Naturnähe – ein Trend, der auch nach dem Tod wirken soll, wie Hajek ebenfalls ausmachen konnte. Demnach können sich 18 Prozent der 800 Befragten „sicher“ und 16 Prozent „eher“ eine alternative Bestattung (z. B. eine Feuer- oder Baumbestattung) vorstellen. Bei einer Umfrage vor sechs Jahren waren es noch sechs bzw. 12 Prozent. Dazu gehört auch die Nutzung von biologisch abbaubaren Urnen, die die Bestattung neu in ihr Sortiment aufgenommen hat. Sie bestehen aus Holz (mit Pinseln und Stiften kann die Urne selbst gestaltet werden), sind mit (ebenfalls ökologisch verträglichen) Swarovski-Kristallen besetzt oder sind in Kombination mit einer Halskette zu bekommen: Die Urne sowie die Kette sind mit einem „Kraftstein Tigerauge“ besetzt, was Verbundenheit über den Tod signalisieren soll.

Neuer Friedhofsnavigator

Nach Hajeks Umfrage besuchen 37 Prozent der Wiener regelmäßig einen Friedhof. Jene, die verstorbene Angehörige seltener besuchen, müssen öfter nach dem Grab suchen – das betrifft rund 30 Prozent der Wiener. Daher wurde die Webseite www.friedhoefewien.at um einen Service erweitert: Bisher konnten hier Verstorbene nach Eingabe des Namens ausfindig gemacht werden, so wie auch der Friedhof, auf dem sie begraben sind (alle Wiener Grabstellen, die belegt sind, werden hier erfasst). Nun zeigt auch ein Friedhofsnavigator den genauen Standort des Grabes mittels eines Karten- oder Satellitenbildes – speziell gedacht für das Abrufen per Smartphone.

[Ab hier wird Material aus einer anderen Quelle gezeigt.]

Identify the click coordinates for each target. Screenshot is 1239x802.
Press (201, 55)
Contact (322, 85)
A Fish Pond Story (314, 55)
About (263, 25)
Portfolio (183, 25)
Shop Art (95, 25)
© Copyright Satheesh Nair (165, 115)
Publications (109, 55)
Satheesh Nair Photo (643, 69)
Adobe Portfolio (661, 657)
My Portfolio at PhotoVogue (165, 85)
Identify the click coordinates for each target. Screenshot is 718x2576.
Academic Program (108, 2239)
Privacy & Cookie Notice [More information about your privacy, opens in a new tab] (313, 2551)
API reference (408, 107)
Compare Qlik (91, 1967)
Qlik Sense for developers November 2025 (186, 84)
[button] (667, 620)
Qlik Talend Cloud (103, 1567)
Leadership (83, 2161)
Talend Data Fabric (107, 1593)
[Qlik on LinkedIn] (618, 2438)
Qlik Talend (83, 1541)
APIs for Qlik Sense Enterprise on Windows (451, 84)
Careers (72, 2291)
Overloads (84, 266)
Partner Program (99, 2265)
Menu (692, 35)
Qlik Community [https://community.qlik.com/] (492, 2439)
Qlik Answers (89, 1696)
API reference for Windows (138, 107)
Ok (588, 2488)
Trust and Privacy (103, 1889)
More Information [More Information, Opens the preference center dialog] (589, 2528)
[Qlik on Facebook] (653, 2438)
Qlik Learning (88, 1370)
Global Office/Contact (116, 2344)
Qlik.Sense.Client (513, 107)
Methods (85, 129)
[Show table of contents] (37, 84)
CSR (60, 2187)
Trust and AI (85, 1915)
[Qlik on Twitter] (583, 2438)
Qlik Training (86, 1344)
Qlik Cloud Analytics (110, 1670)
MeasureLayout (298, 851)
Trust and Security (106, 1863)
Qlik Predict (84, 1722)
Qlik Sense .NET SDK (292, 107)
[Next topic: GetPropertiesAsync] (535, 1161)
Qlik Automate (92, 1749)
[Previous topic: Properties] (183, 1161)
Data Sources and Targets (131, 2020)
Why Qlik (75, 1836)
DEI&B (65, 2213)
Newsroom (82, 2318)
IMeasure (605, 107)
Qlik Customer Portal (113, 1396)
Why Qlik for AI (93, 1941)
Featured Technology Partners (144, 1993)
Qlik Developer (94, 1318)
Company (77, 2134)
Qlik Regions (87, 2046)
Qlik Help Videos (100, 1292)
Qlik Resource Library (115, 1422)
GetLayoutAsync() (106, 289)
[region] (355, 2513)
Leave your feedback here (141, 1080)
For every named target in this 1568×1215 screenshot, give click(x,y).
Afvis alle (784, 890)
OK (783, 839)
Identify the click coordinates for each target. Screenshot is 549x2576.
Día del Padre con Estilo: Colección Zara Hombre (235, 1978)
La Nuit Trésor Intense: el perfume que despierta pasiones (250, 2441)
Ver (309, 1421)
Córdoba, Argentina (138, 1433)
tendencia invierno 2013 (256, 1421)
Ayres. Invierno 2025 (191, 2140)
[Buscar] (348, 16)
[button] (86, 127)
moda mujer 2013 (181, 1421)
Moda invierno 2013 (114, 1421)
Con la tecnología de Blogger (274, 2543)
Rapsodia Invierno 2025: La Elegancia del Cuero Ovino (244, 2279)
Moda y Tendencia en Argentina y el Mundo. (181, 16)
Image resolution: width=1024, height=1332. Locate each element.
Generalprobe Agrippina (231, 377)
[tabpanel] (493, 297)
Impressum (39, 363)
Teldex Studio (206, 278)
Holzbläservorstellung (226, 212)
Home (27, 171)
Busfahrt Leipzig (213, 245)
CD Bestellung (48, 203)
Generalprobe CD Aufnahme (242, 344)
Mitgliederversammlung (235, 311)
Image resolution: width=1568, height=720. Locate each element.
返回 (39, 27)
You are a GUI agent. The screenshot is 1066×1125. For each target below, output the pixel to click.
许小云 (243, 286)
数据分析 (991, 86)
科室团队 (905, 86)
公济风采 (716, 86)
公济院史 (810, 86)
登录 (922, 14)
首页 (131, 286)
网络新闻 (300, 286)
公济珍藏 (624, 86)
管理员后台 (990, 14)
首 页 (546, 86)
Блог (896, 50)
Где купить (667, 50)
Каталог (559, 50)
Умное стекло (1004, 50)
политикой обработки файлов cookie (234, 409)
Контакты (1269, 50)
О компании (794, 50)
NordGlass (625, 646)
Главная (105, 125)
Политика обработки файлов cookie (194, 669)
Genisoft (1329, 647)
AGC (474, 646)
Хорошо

Ab 2013 soll der Navigator Besuchern direkt auf dem Friedhof die richtige Richtung weisen – so wie bereits im Auto gewohnt: „Bei der nächsten Biegung rechts“.

Auf einen Blick

Umfrage. Laut Meinungsforscher Peter Hajek besucht ein Prozent der Wiener täglich, besuchen elf Prozent wöchentlich und 25 Prozent einmal monatlich einen Friedhof. Zudem können sich immer mehr Wiener eine alternative Bestattung vorstellen: 18 Prozent „sicher“, 16 Prozent „eher“ (vor sechs Jahren waren es noch sechs und zwölf Prozent). Auch eine „Zusatznutzung“ der Friedhöfe wird größtenteils befürwortet: als Erholungsgebiet und als Lebensraum für Tiere.